Written by: Brian Gallagher, PT, President & Founder of MEG Business Management, contact: [email protected]

Last week, I had the pleasure of speaking with a physical therapist who has been out of school for three years and has been an avid listener of my podcast, “PT Private Practice: Secrets of the Top 10%“. It made him think about his life, especially when I asked, “Is a snapshot of you today going to look much different than a snapshot five years from now?” I questioned further, “Are you currently living up to your maximum potential in life?”

There is something to be said about the saying, “The soil is most fertile after a fire.” I think we should reflect on 2020 and ask ourselves: Is now the time to make the changes in our life that we have always wanted to make? Is now the time for us to pound our fists on the table and demand change for ourselves?

Time actually can be within your control, and you can choose what you do with it. If you want to make time, do it by being more efficient throughout the day – writing your daily schedule and sticking to it, getting up one hour earlier and cutting out two hours of TV a week – or simply delegating more to others to save your energy and capitalize on your strengths.

When I think back to over two decades ago and recall why I decided to go into private practice management, the answer is more meaningful today than it was back then. I wanted to live my life in a balanced state of freedom and stability, while at the same time reaching my maximum potential as a person and a professional.

Was it tough at times? Yes, of course. There were times that I worked all night at the office and never came home (my wife had to bring me a change of clothes so the staff wouldn’t know). There were multiple times we had to borrow money from our home equity line of credit to make payroll and pay our bills.

But in the end, we learned from our mistakes and began to recognize how much there was that we didn’t know about running a private practice – even though we were constantly being reminded what great therapists we were. It was my wife who told me, “Taking that next Con Ed course is not going to make this a better, more viable practice.” She was right (as she usually is).

The reality is, we were not prepared to run a business coming out of PT school. We lacked the skills of an executive leader, recruiter, personnel manager, billing manager, compliance officer, marketing director and digital media coordinator. I remember putting my head in my hands and saying to myself that I would pay anyone, anything, if they would just come and show me what needed to be done, and in what order.

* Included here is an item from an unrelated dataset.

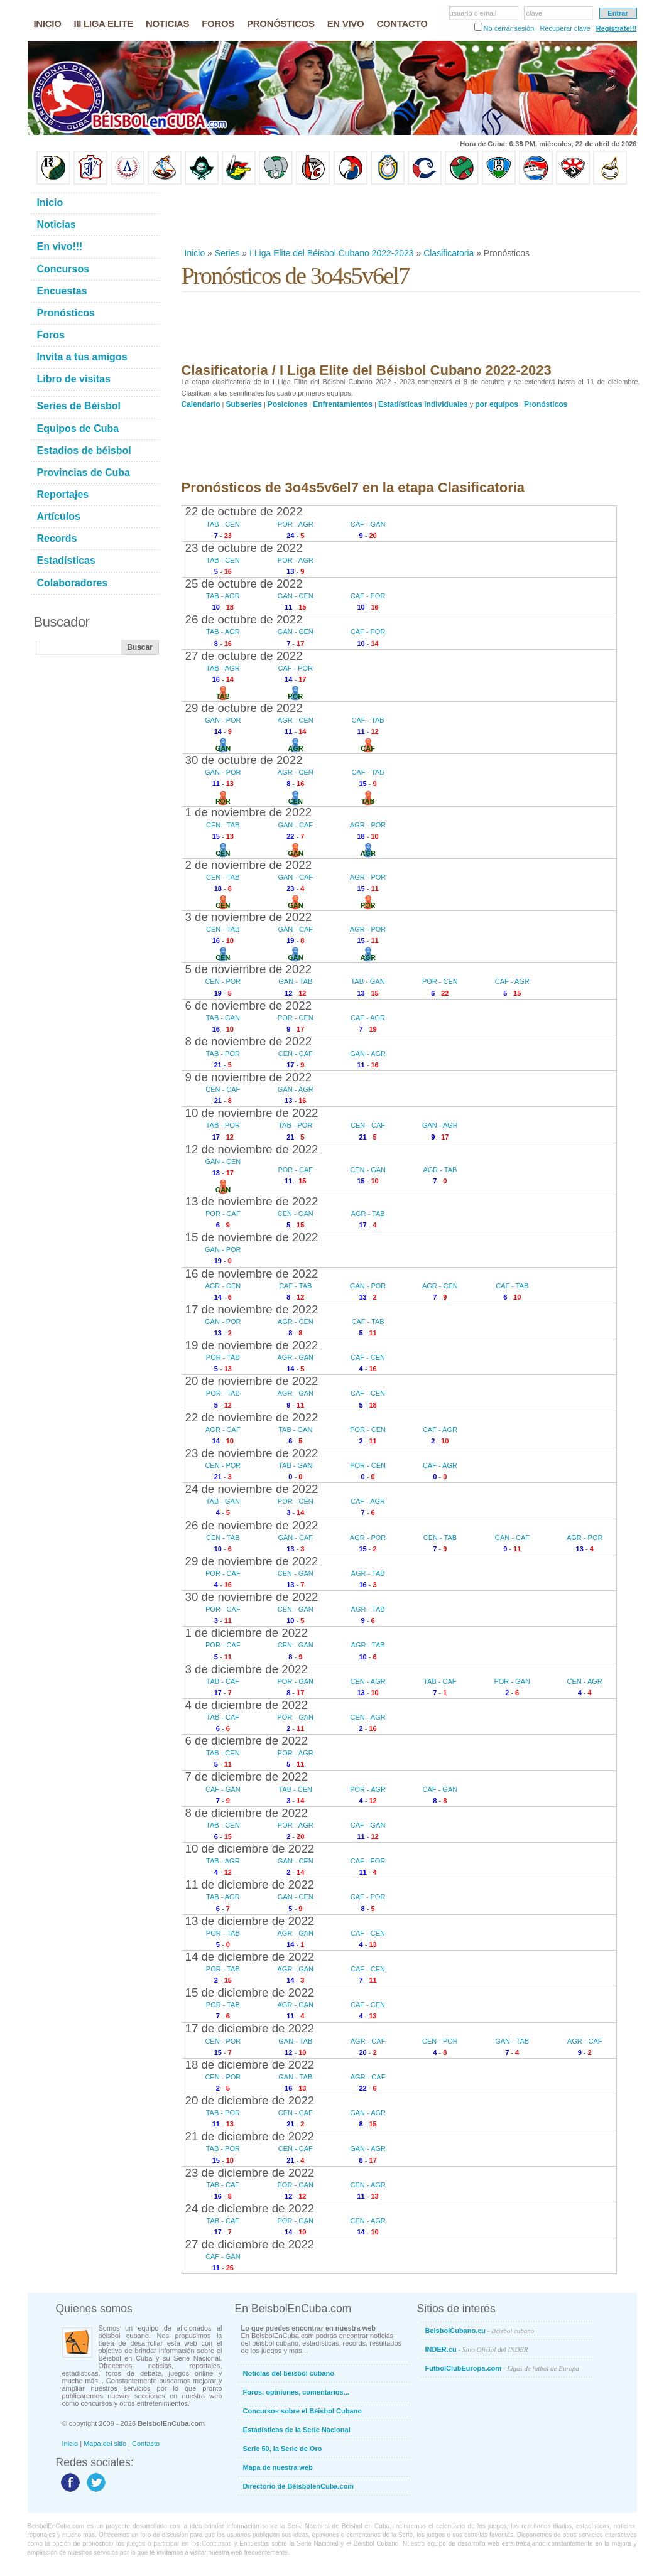 The image size is (664, 2576). Describe the element at coordinates (251, 1561) in the screenshot. I see `29 de noviembre de 2022` at that location.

After my minute of self pity I realized that no such person was going to walk in and save the day – if this practice is going to make it, that was going to be because of me and my decisions, and if it’s going to fail, that is going to be on me too. I was demanding that things change in my life because no matter what, I was all in.

Flash forward all these years and I am the proud Founder & President of MEG Business Management, and since 2006, we’ve helped thousands of therapists reach their maximum potential in private practice through our robust physical therapy virtual training platform, private practice billing & credentialing services.

Luckily, we make key elements of our training available through Allied Health Education in our 4-Part Practice Management Startup series, which includes the pre-open, roll-out, open & scaling phases & a Leadership, Management & Marketing course to help enable owners to break even in as little as 3 – 6 months of their first patient coming in. And the best part – you get CEU credit for these courses!

We train on incorporating innovative technologies to make the process run even smoother with advanced tools such as proformas, Business Strategic Plans, GANTT charts, post-training checklists, billing stress tests, and up-to-date policies & procedure manuals for new owners to implement and customize to fit their needs.

The most important advice I can give anyone is that whenever you embark on something brand new, you lack significant knowledge in that area. It is a human tendency to fear the unknown and think the worst, which often brings you to pause and stop in your tracks. So many great potential owners will think about it and talk about it, but when you look closely, they are doing very little to move forward in private practice.

Let’s face it: You run circles around the office with your clinical skills compared to how you operated fresh out of school. This is because you have more certainty in the area of patient care. So it would stand to reason that once you achieve that same level of certainty in practice management, you will thrive there as well. 

I want to encourage every reader to be honest with themselves. If you feel that you are capable of doing more and the only thing holding you back is what you don’t know, then take action to get that knowledge today.

The data is out there, all you have to do is find a group that is willing to train and coach you side-by-side, every step of the way so that you have no choice but to succeed. If being in the driver’s seat of your own income and time with your family matters to you, seek out the knowledge that PT/OT school failed to provide and find a group that has a proven track record of success helping others just like you.

As experts in private practice management, we understand first-hand the value of continuing education for the physical therapist and private practice owner. Explore how we and Allied Health Education provide the training you need to win in private practice.

Now is the time. The forest fire of 2020 is over and the pent-up demand for PT & OT has never been greater. Take control of your future by living the life you have always envisioned for yourself.